Our client is currently seeking a driven and ambitious Clinical Research Associate to join their team. This is a unique opportunity for a highly motivated professional who has a go-getter attitude.
1) Conduct site visits (initiation, monitoring, termination)
2) Adhere to FDA and ICH-GCP regulations
3) Adhere to local regulations
4) Ensure the completion and collection of regulatory documents
5) Instruct the site staff in their roles and responsibilities in conducting clinical trials
6) Evaluate and report site performance and protocol compliance
7) Perform data verification of source documents
8) Perform CRFs collection
9) Perform product accountability and supply tracking
10) Ensure completion and collection of SAEs
11) Assist with data validation and resolution of queries
12) Ensure compliance with SOPs
More questions? Want to know the Salary range? Keep reading.

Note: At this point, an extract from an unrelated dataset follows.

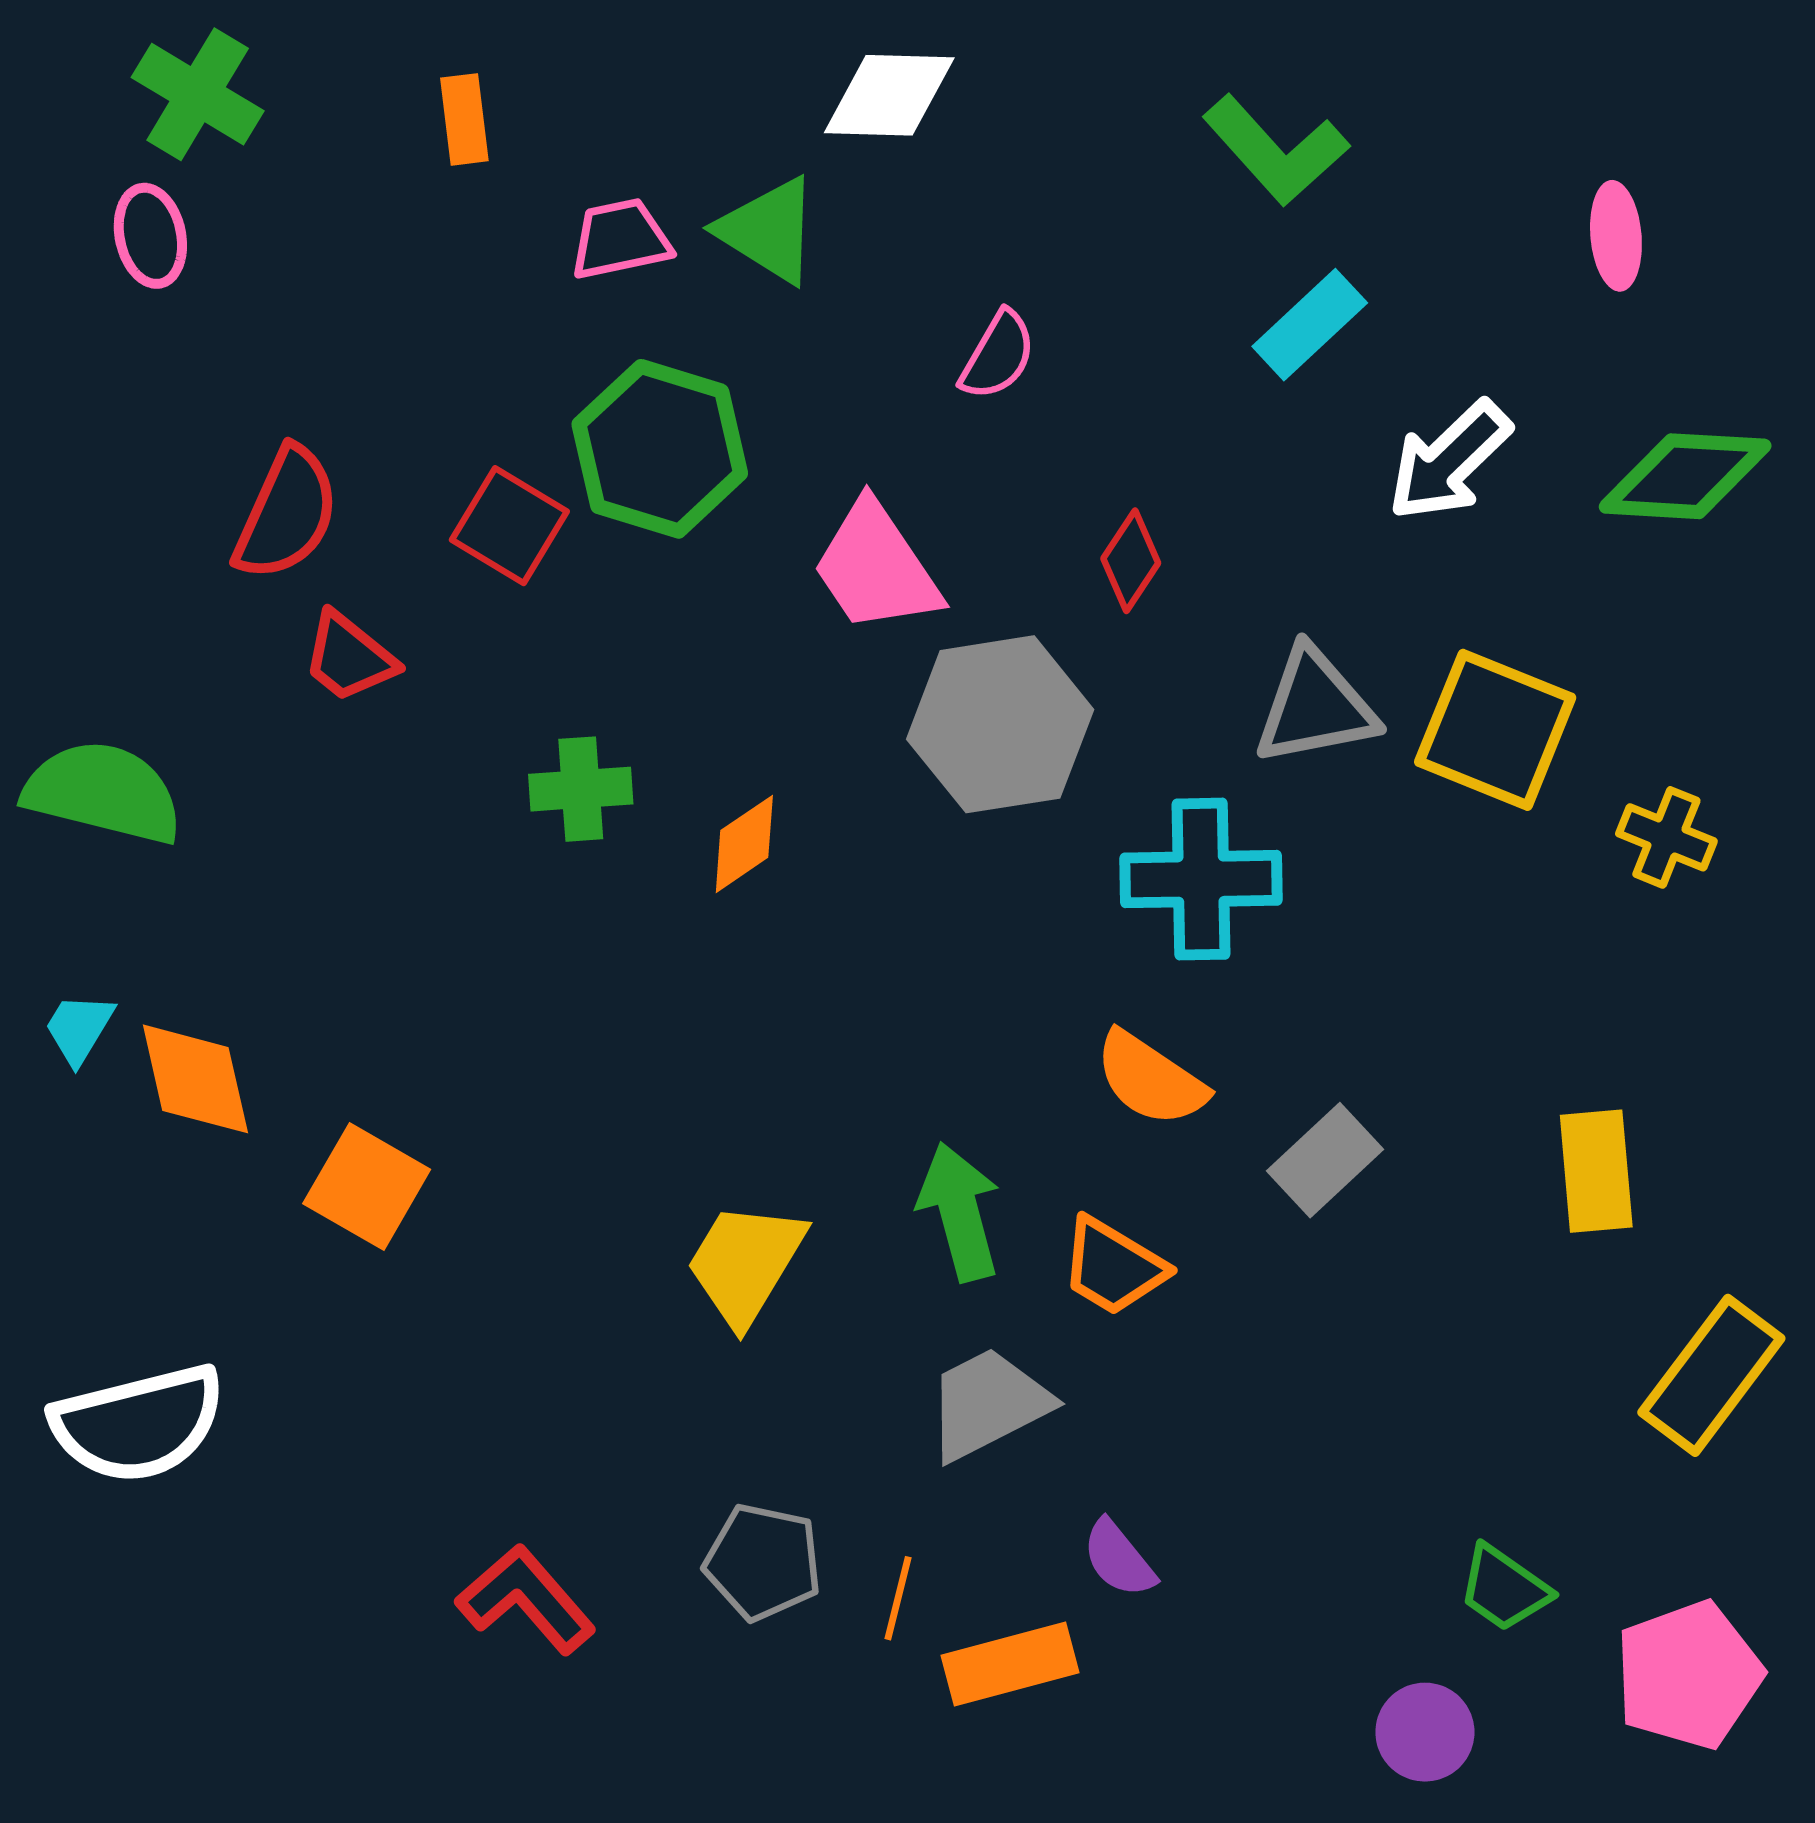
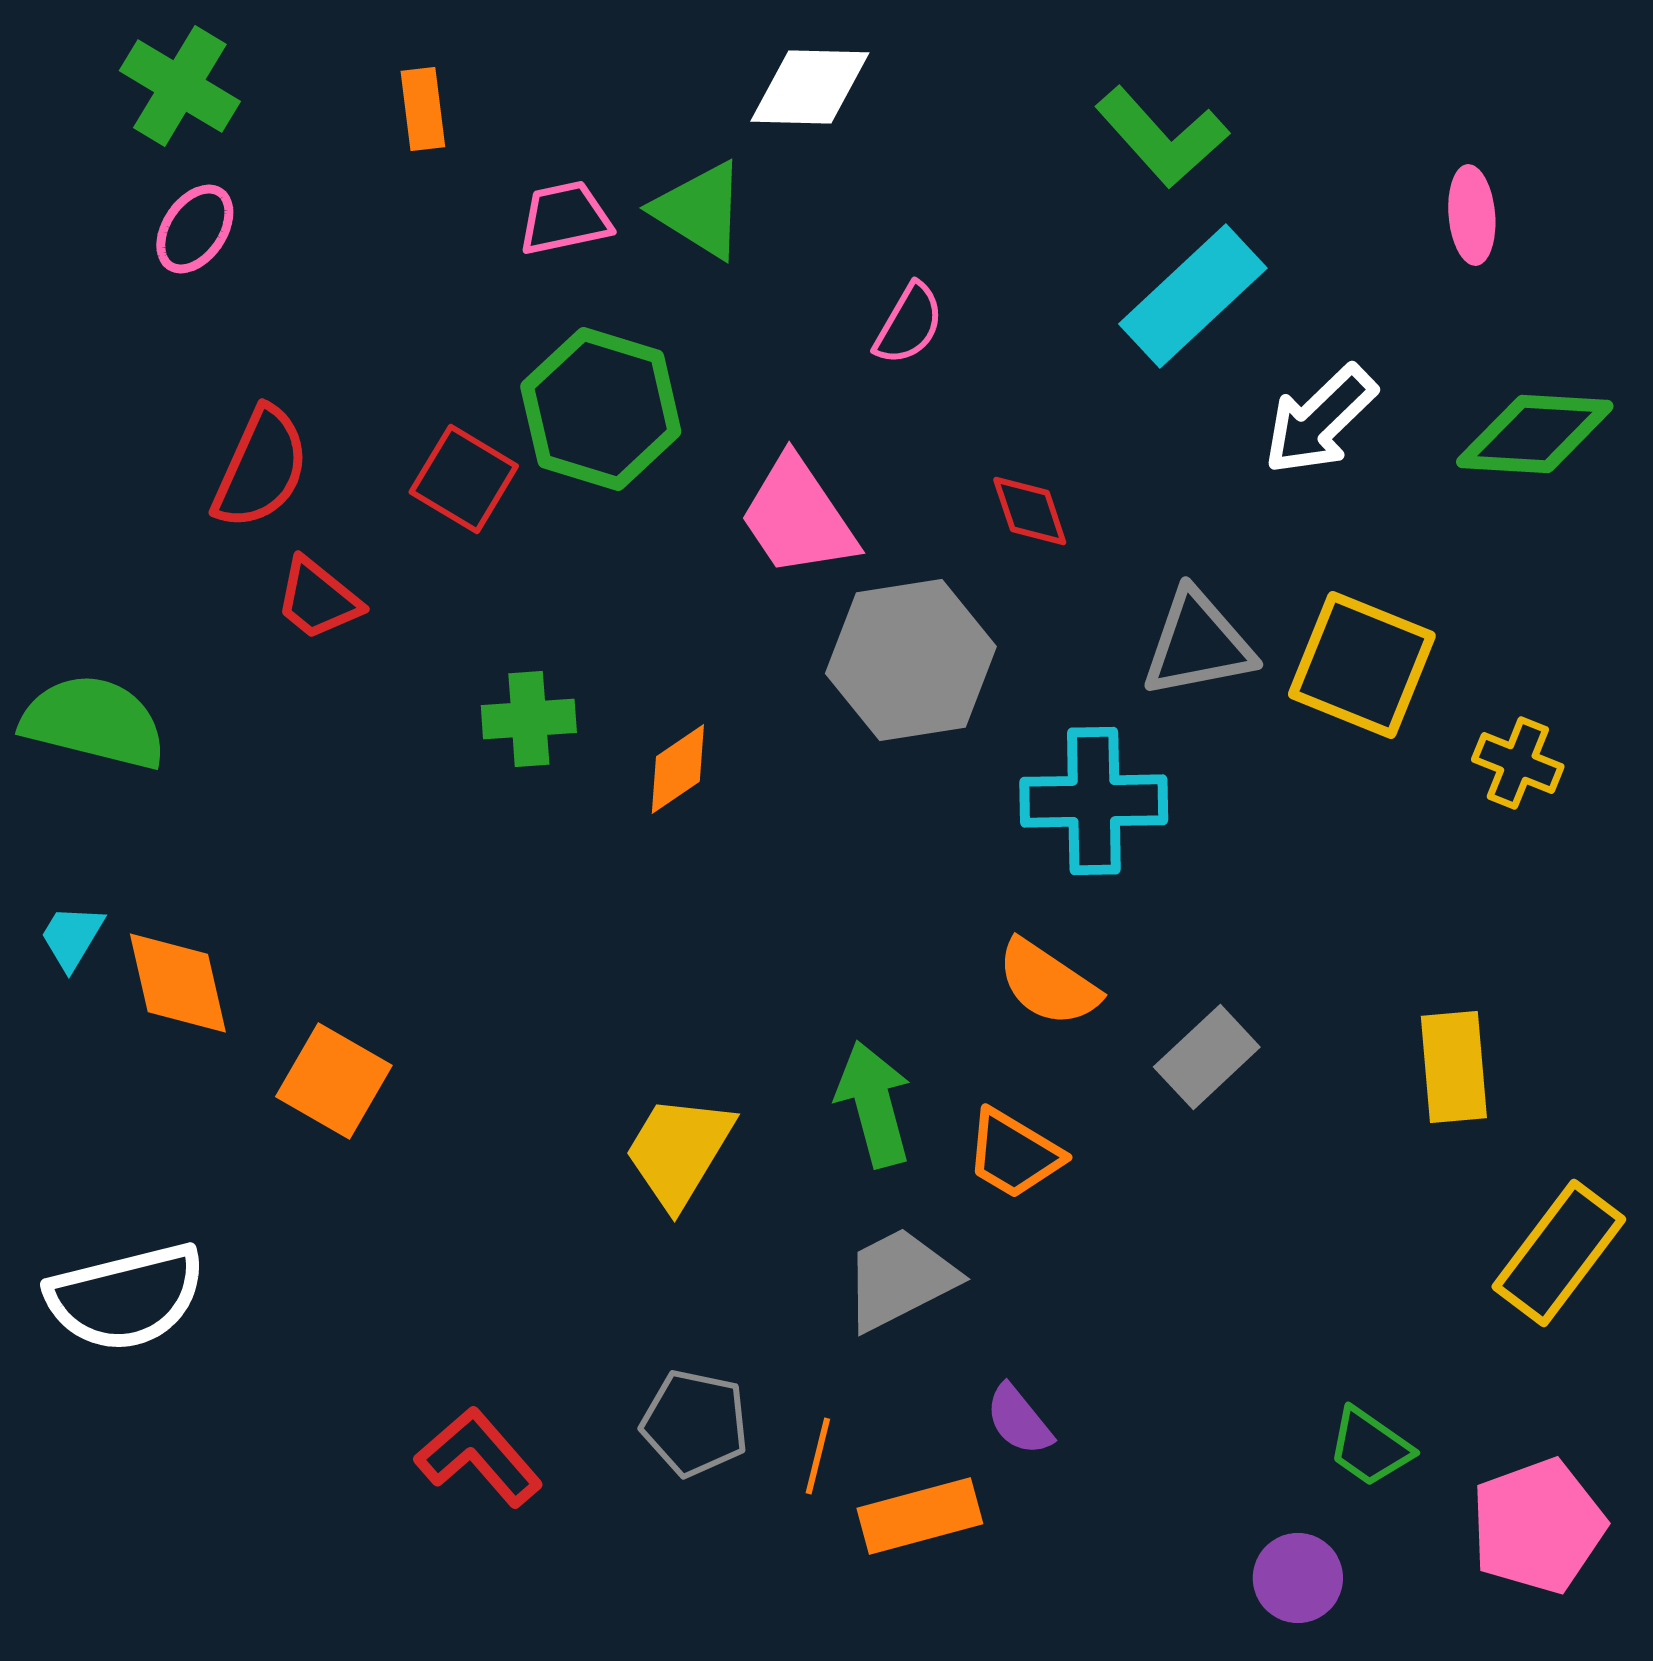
pink ellipse: (150, 236) -> (195, 229), moved, turned 46
cyan rectangle: (1310, 325) -> (1193, 296), size x1.4
red diamond: (1131, 561) -> (1030, 511), turned -52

The best way to get more details is to click ‘Apply’, upload your resume, and ENTER YOUR QUESTIONS in the ‘Cover Letter’ field. A recruiter will call you and answer all of your questions (if they feel you are a fit for the role). Your resume will be kept CONFIDENTIAL – we respect your privacy. Our Recruiters are more likely to respond to your questions if they know you are *seriously* interested, and prefer to know a little bit about your background before calling.
1) Follow our CEO on Twitter for status-updates about your job application:http://www.twitter.com/sterlinghoffman
2) Add our CEO on Facebook:
We will try to respond to your questions privately via Twitter or Facebook only.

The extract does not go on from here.